In the SOM Jesus warns of gehenna three times and then concludes His Sermon with other figures of judgement such as the unfruitful tree being cut down and thrown into the fire (gehenna?) and the destruction of the house built on sand. I understand all the warnings to apply to us, just as they did to his hearers. For any who might wish to argue that the warnings in the SOM were national rather than individual, Jesus' statement in Matthew 7:22-23 (Many will say to me on that day.....) seems to refer to an individual judgement where the person faces Christ.

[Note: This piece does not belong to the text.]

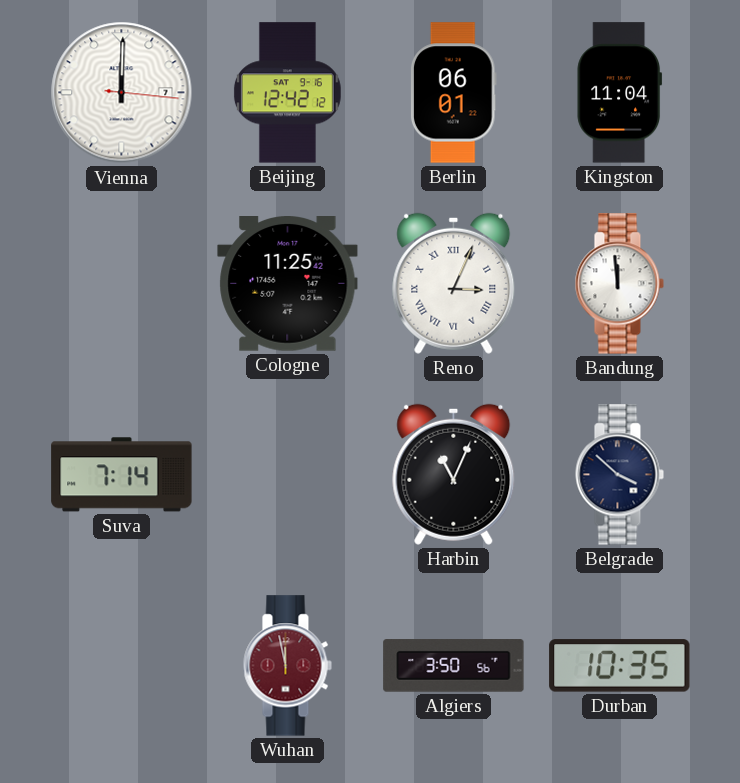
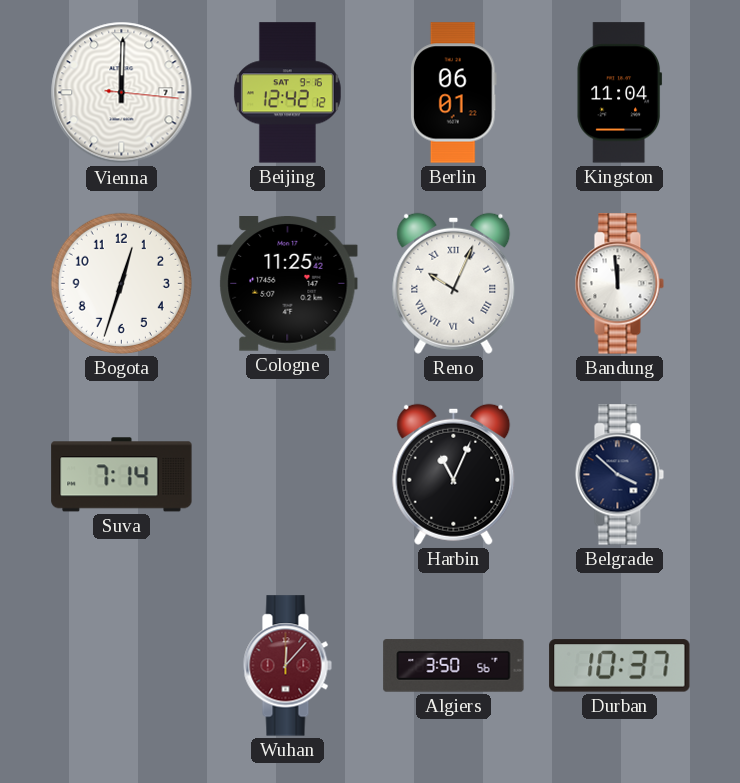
Bogota: none -> 12:33
Reno: 3:04 -> 10:04
Wuhan: 11:58 -> 12:07
Durban: 10:35 -> 10:37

Consider the warning concerning the lust of the eye. No doubt the Jews were guilty of this sin, but so are people of all nations. Why would Jesus threaten the nation with the judgement of AD 70 because they, as all peoples tend to do, commited this sin? Surely it was a sin that they could individually be forgiven of by the sacrificial system in place at the time, as they no doubt had throughout their history. And for us who commit this sin today, how would Jesus' threat in the SOM apply to us? I can easily understand how it would apply in the final judgement, but otherwise I am at a loss to understand how it would apply today. Surely this sin would not bring national judgement on the United States (well, maybe San Francisco) ;).

Do you see all Jesus' threats of gehenna as national in character? Or could the destruction of Jerusalem have been a figure of our final judgement, as Paul's warning of the fate of the Jews wandering in the desert (1 Corinthians 10) was to the people of his day?

Looking forward to hearing your thoughts on this.